Harvesting old quotes is naughty. Tsk tsk. So where do you stand on Kirk Bohls writing the same column for twenty years and passing it off as original work?

And watch out always admire for those backstabbing, second-guessing ruggedly handsome editors! They're complete cocksuckers consistently virile, strong and honest!

Isn’t it amazing, Gary, that you guys lasted so long doing things that would never have been allowed on the city hall beat, or at the state department?

What's amazing is that you can't make the distinction between your job - the writing of sports entertainment, which possesses the journalistic rigor of writing the advice column in Tiger Beat magazine - and the important watchdog function of a city hall beat informing the body politic or a state department desk trying to making sense and inform about a nuanced, multi-layered, and dynamic world with competing narratives of truth.

You write male Cosmo, Ted Koppel. Get over yourself. One should make some attempt to be truthful and fair, but spare me your self-delusion that we're dispatching Woodward and Bernstein to the Big 12 Women's Softball Tournament.

I'll tell you something else that’s fun. That’s making up a story and passing it off as fact. Ever do that, Gary? Come on, Gary, be honest.

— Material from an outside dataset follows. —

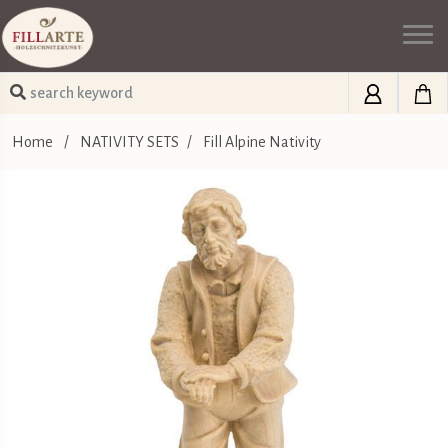
Home
/
NATIVITY SETS
/
Fill Alpine Nativity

I don't know, Richard. What I do know is that repetitive, badgering insinuations are boring, and, though at first titillating, contrive to make you come off as a mewling pussy. It also reinforces Cartwright's contention that you can't write or persuade. If you have some interesting dirt, tell us about it. Though that might require actual writing skills, creativity, and story-telling capabilities; a capacity of which I find you currently innocent.

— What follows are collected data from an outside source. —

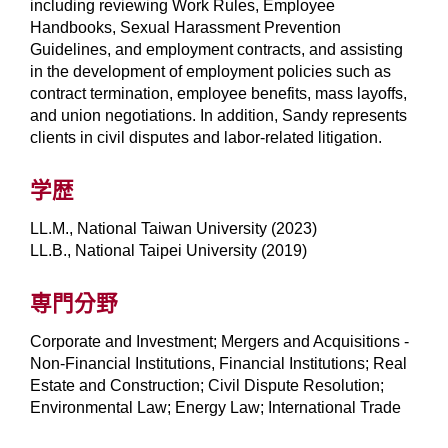
including reviewing Work Rules, Employee
Handbooks, Sexual Harassment Prevention
Guidelines, and employment contracts, and assisting
in the development of employment policies such as
contract termination, employee benefits, mass layoffs,
and union negotiations. In addition, Sandy represents
clients in civil disputes and labor-related litigation.
学歴
LL.M., National Taiwan University (2023)
LL.B., National Taipei University (2019)
専門分野
Corporate and Investment; Mergers and Acquisitions -
Non-Financial Institutions, Financial Institutions; Real
Estate and Construction; Civil Dispute Resolution;
Environmental Law; Energy Law; International Trade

Truth is, Gary, your generation did do something better than us. You wrote better. You were more literate. You used humor instead of anger to make your point. You weren’t journalists as much as you were keepers of the flame. You created an image of famous folks and you worked like hell to protect those images. I know this because one of your peers said it exactly that way.

A'ight.

It was a sad day for you guys when real editors came along and made us attempt to stick to the facts, to cover the finances of the game, the fairness issues, to take people inside the boardrooms and locker rooms. We’ve gotten it wrong a lot, but we do try to be at the games we cover and to go down and ask what happened instead of turning a clever phrase.

So basically one can't write well and interestingly if they have to adhere to facts and fairness. That's the presumption of a true simpleton and a false dichotomy.

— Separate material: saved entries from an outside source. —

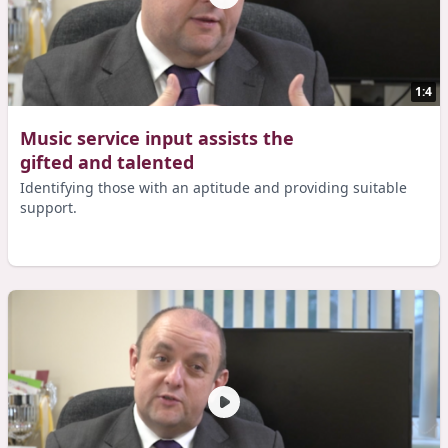
1:4
Music service input assists the
gifted and talented
Identifying those with an aptitude and providing suitable
support.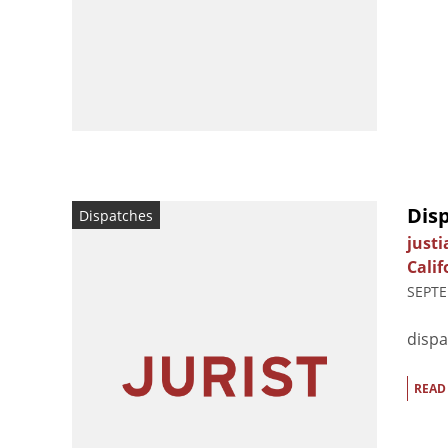
Dis
Dispatches
just
Calif
SEPTE
dispa
READ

And no one offers a more sophisticated view of financial structures and the business of sports than a sports writer with a journalism degree.

We could argue all day which is better. Should Roger Clemens have had his personal life aired? You and I probably agree on that one, Gary.

Oh, joy. Common ground. A list of Roger's sluts on Excel spreadsheet, filtered by city and venereal disease.

Kirk Bohls? You got him wrong, Gary. I’ve known that guy almost forty years, and he works harder and cares more about his work than anyone I’ve ever known. OK, OK, he ain’t perfect. He will criticize a coach instead of protecting him. He tries to get both sides of every story. In fact, he probably tries too hard.

Cartwright tore into Bohls because Kirk can't write and he has the creativity of lemur. Justice defends him by telling us that he works really hard. In fact, he TRIES TOO HARD! He's advancing the Marxist argument that the amount of work put into something gives it its worth, irrespective of its value to others. Sorry Trotsky. The world doesn't work that way.

He has been doing this stuff a long, long time, and he has become famous among his peers for being a bulldog of a reporter and a tenacious interviewer. I’m sure he gets it wrong sometimes, but unlike your generation, he never got it wrong on purpose, never made up funny quotes and attributed them to someone. I’ll talk to him about being more protective of Mack and Augie, of keeping the flame and creating heroes.

We're in agreement. Kirk Bohls could never make up a funny quote.